Jews in many countries around the world feel an “increasing sense of emergency”, said Moshe Kantor, the president of the European Jewish Congress, launching the 2018 Kantor Center report on global antisemitism on Wednesday.
The analysis by the organisation, which represents Jewish communities in Europe, found an increase in 2018 in almost all forms of antisemitism, with the number of major violent incidents rising by 13%, from 342 to 387. The highest number of such cases were in the US (100), the UK (68), and France and Germany (35 each).
A separate report published by the US Jewish activist group the Anti-Defamation League on Tuesday, three days after a shooting at a synagogue near San Diego, found that violent attacks against the Jewish community in the US doubled last year.
The ADL recorded 1,879 antisemitic incidents, including harassment, vandalism and physical assault – a 5% decrease on 2017. However, the 59 victims of physical assault – including 11 people killed in a shooting at the Tree of Life synagogue in Pittsburgh last October – was up from 21 victims the previous year.
The report by the Israel-based Kantor Center for the Study of Contemporary European Jewry said antisemitism was being normalised.
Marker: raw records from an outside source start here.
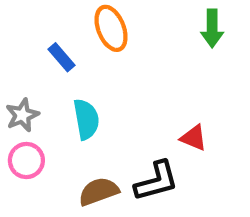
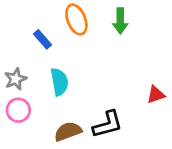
green arrow: (212, 28) -> (120, 21), moved
red triangle: (194, 138) -> (156, 95), moved, turned -42

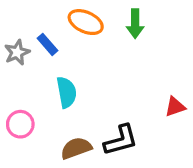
orange ellipse: (76, 20) -> (86, 22), turned -44
gray star: (16, 79) -> (17, 52), moved

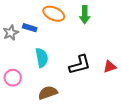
blue rectangle: (47, 44) -> (30, 28), turned -32
black L-shape: (121, 140) -> (80, 65), moved

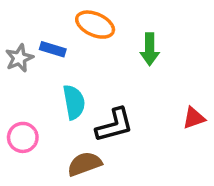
green arrow: (85, 15) -> (150, 49), moved
black L-shape: (80, 65) -> (114, 125), moved

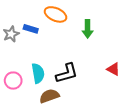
cyan semicircle: (74, 102) -> (38, 73), moved
red triangle: (194, 118) -> (113, 69), turned 48

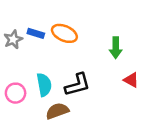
orange ellipse: (56, 14) -> (64, 33), moved
green arrow: (88, 29) -> (116, 48), moved

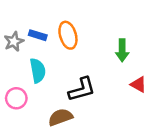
orange ellipse: (64, 33) -> (68, 35), turned 50
cyan semicircle: (44, 85) -> (38, 71), moved

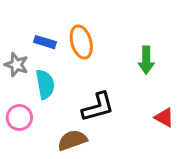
gray star: (14, 42) -> (16, 65), moved, turned -30
red triangle: (139, 84) -> (164, 118), moved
It was “no longer an issue confined to the activity of the far-left, far-right and radical Islamists triangle - it has mainstreamed and become an integral part of life,” it said.
In France, the interior ministry recorded 541 acts against Jews in 2018 – an increase of 74% compared with the previous year - according to the report. Eighty-one involved physical violence. In Germany, there was a 70% increase in violent antisemitism.
In the UK, physical assaults were down by 17% to 123, but in total there were 1,652 documented antisemitic incidents – a rise of 16% on 2017.
Speaking in Tel Aviv, Kantor said: “There is an increasing sense of emergency among Jews in many countries around the world. Antisemitism has recently progressed to the point of calling into question the very continuation of Jewish life in Europe.”
He cited a recent report by the EU Fundamental Rights Agency, which said that 38% of European Jews had considered emigrating from Europe because they did not feel safe. “It feels like almost every taboo relating to Jews, Judaism and Jewish life has been broken,” Kantor said.
Among the reasons suggested in the report for the increase in antisemitic activity was generational distance from the Holocaust.
“Almost 75 years after world war two ended, a growing number of the present third generation feel free of the commitment to know, remember and expiate for bygone wrongs. They are free of the burden that cast a shadow on former generations regarding the plight of Jews,” it said.